Конечно, мам; непременно; обязательно. А мои собственные интересы — кого они волнуют, правда?
Ну, извини; просто вам с папой повезло — у вас с самого начала были общие интересы.
Заставить бы тебя на метлу сесть ради семейного счастья…
Впрочем, мама, может быть, и села бы… Мама у нее такая, что не соскучишься. В кого еще Гермиона пошла, как не в нее?
— Гермиона, ты останешься с нами на Рождество? — мадам Хуч, как обычно, оптимистична, бодра и полна энергии, а в глазах блестит золото, как в шерсти Живоглота на солнце.
— Да, наверное…
Можно подумать, у Гермионы есть выбор. Дома будут расспросы, с работы и науки плавно скатывающиеся на замужество и продолжение рода, а кроме как домой, больше некуда. У всех семьи, черт бы их побрал, у всех дети, у всех тихое уютное счастье. От мыслей о котором Гермиону подташнивает, будто бы она нечаянно забралась на метле выше квиддичных колец.
В сочельник она беспрестанно вытирает холодные ладони о мантию, но они снова и снова потеют. Ее обязанность — украсить Большой зал (идея Минервы, естественно), и профессор Грейнджер деятельно распоряжается, как расставить елки и где развесить свечи. От лихорадочного волнения к ней даже возвращается голос. Зал уже тонет в мишуре, но Гермиона требует от домовиков наколдовывать еще и еще, одевая стены в блестящее, шуршащее, колышущееся от малейшего движения воздуха платье. Ведь завтра праздник — и все должно быть красиво. Пусть это всего лишь мишура, но если в нее по-настоящему верить, она сойдет за серебро, не так ли?
— Ужин через час, Гермиона, — напоминает МакГонагалл. На ее шляпе фиолетовый мишурный бант… и лучше бы она его не повязывала.
— Да-да, — кивает Гермиона, торопясь сбежать к себе.
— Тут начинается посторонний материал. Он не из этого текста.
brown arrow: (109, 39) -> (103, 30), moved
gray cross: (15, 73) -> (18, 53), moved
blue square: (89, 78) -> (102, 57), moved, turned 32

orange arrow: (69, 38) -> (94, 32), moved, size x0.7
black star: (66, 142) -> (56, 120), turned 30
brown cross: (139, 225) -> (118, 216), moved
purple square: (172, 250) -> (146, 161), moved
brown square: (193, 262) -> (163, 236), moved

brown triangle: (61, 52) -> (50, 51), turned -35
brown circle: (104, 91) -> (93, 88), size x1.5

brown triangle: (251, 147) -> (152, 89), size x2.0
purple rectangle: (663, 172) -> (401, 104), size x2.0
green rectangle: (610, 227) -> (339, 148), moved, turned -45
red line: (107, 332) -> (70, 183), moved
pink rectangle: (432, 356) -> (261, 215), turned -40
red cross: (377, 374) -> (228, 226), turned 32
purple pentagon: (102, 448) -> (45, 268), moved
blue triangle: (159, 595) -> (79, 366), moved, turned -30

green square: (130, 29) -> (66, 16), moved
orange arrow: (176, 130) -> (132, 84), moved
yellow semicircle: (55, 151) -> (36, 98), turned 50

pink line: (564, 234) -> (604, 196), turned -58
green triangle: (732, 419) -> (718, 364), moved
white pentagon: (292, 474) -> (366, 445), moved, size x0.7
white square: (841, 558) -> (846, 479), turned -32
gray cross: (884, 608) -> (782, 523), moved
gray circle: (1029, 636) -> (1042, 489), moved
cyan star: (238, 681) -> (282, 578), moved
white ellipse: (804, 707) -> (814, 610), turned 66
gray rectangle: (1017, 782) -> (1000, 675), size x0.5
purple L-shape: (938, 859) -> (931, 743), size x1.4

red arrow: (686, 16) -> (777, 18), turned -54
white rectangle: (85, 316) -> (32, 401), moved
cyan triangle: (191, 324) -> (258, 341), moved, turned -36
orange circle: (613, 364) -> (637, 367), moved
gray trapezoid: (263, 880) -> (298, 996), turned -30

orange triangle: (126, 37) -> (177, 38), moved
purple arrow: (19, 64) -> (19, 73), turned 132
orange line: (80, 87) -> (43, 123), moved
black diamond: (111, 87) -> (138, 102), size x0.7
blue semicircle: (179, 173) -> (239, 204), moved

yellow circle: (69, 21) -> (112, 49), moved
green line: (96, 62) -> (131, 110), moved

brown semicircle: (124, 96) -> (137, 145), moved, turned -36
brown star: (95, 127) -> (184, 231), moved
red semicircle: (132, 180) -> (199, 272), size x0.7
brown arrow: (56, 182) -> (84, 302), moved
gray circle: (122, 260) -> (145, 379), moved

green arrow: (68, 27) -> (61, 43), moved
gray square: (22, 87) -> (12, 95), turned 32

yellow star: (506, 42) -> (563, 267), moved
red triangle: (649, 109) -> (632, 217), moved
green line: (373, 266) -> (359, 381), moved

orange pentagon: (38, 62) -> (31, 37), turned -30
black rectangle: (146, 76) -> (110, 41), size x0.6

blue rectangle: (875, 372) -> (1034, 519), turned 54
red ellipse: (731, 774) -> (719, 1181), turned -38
Хотя делать «у себя» совершенно нечего: на сборы ей требуется четверть часа… если не спешить. Снять с мгновенно холодеющих плеч уютный, как раковина улитки, шарф, сложить в изголовье кровати. Мантию сменить — вот хоть на эту, темно-серую с белоснежной отделкой, такого празднично-официального вида, что зубы сводит. Уложить волосы — два взмаха щеткой, привычной рукой скрученный узел. И улыбнуться отразившейся в зеркале странной девушке при полном параде, пылающих щеках и с абсолютно неподходящими ни к мантии, ни к Сочельнику глазами.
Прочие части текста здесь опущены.